*What the task asks*. Return each line of the entries that holds the string "with".

*Source material*.
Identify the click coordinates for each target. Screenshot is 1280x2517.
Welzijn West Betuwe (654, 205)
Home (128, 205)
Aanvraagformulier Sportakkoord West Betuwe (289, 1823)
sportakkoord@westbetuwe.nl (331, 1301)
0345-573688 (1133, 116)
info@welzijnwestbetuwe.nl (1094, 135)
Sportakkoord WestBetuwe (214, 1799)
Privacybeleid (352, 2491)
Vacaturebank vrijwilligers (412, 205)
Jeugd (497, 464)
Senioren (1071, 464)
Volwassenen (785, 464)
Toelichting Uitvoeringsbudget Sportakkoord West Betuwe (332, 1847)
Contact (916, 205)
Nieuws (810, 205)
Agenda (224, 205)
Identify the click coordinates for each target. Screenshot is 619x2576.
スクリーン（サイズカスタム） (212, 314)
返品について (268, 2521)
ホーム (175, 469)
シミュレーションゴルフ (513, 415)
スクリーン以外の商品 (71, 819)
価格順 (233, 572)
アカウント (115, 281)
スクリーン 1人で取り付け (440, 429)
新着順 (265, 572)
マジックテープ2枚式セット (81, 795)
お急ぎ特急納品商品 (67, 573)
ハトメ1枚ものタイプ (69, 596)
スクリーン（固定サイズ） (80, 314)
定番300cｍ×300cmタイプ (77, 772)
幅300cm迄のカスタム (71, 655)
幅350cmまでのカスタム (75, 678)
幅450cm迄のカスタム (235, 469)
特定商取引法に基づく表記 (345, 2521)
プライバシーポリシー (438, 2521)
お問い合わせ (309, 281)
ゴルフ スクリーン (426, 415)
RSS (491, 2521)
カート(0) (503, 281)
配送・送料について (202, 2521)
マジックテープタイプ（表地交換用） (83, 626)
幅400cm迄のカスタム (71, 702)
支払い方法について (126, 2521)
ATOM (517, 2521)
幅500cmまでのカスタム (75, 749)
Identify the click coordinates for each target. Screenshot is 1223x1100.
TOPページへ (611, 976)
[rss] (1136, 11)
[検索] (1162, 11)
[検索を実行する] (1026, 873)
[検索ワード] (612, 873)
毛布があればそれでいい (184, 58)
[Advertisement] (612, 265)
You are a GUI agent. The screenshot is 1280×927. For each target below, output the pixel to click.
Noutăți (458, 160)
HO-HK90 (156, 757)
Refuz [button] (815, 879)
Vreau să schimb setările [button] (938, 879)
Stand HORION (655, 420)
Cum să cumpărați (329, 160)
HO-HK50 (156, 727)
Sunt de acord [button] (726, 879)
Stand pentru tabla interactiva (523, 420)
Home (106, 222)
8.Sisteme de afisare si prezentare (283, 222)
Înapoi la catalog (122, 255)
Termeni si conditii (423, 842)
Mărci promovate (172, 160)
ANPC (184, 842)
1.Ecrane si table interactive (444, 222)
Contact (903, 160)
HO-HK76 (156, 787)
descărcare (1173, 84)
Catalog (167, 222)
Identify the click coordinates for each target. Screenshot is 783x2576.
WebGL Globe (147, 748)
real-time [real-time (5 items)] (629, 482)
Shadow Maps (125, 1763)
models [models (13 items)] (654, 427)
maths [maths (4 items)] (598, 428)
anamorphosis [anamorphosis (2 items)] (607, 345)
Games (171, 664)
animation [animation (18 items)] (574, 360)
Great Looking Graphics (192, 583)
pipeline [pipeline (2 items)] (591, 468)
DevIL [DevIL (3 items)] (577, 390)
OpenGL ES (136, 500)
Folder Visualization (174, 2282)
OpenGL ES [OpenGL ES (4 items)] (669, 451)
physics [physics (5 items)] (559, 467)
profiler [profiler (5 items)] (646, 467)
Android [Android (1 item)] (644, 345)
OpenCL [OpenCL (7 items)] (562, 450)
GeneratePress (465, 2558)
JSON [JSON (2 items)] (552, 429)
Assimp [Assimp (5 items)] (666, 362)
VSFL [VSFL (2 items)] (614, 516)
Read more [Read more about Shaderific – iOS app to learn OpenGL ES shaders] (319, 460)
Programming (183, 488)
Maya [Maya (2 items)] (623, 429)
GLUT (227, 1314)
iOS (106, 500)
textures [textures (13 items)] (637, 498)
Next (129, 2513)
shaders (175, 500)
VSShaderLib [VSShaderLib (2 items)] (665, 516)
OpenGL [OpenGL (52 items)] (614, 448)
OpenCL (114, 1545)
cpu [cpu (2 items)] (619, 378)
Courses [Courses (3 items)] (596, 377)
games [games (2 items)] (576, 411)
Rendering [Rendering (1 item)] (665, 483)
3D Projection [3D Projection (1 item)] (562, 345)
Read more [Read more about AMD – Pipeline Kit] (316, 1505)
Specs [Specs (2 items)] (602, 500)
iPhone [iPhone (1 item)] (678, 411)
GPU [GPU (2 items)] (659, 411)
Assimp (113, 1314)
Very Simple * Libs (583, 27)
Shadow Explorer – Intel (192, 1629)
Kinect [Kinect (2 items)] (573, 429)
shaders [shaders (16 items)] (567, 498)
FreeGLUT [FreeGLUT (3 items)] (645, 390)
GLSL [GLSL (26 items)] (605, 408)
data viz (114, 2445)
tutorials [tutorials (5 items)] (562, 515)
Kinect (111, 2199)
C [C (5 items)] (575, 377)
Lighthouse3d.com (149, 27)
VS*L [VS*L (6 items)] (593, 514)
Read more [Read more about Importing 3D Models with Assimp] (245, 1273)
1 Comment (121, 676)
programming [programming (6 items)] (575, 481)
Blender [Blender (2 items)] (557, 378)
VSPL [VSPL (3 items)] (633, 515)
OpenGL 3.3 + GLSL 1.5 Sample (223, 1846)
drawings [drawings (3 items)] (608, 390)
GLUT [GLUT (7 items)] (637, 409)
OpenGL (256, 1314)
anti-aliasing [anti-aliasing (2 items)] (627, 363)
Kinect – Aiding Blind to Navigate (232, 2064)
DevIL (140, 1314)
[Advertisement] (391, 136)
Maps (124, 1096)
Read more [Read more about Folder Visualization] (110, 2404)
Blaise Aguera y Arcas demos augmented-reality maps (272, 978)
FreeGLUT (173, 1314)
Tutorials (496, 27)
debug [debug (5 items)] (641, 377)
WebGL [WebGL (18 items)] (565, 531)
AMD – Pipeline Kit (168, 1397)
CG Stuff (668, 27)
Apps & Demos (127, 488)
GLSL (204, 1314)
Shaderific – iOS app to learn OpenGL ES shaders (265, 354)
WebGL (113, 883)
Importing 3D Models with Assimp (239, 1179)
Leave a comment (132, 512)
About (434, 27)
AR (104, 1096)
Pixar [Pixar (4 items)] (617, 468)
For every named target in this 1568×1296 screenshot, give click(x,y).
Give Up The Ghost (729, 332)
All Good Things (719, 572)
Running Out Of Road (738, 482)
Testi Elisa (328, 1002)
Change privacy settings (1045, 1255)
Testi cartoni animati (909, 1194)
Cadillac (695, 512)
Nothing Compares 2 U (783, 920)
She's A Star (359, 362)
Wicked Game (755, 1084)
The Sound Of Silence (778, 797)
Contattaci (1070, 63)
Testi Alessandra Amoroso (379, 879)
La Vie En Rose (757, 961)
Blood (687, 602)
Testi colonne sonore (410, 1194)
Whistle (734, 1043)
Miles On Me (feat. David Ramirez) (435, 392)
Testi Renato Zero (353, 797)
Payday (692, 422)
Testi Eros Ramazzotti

*Exercise output*.
Read more [Read more about Importing 3D Models with Assimp] (245, 1273)
Importing 3D Models with Assimp (239, 1179)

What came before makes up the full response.